- [TASK DESCRIPTION]
Copy every line of the data that includes the string "werkkleding".

- [SOURCE INFORMATION]

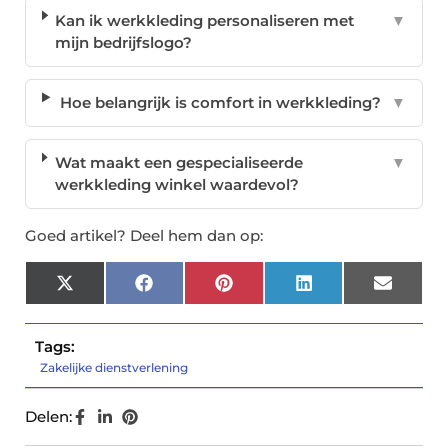
Kan ik werkkleding personaliseren met
▼
mijn bedrijfslogo?
Hoe belangrijk is comfort in werkkleding?
▼
Wat maakt een gespecialiseerde
▼
werkkleding winkel waardevol?
Goed artikel? Deel hem dan op:
X
Facebook
Pinterest
LinkedIn
Email
(Twitter)
Tags:
Zakelijke dienstverlening
Delen:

- [WRITTEN ANSWER]
Kan ik werkkleding personaliseren met
Hoe belangrijk is comfort in werkkleding?
werkkleding winkel waardevol?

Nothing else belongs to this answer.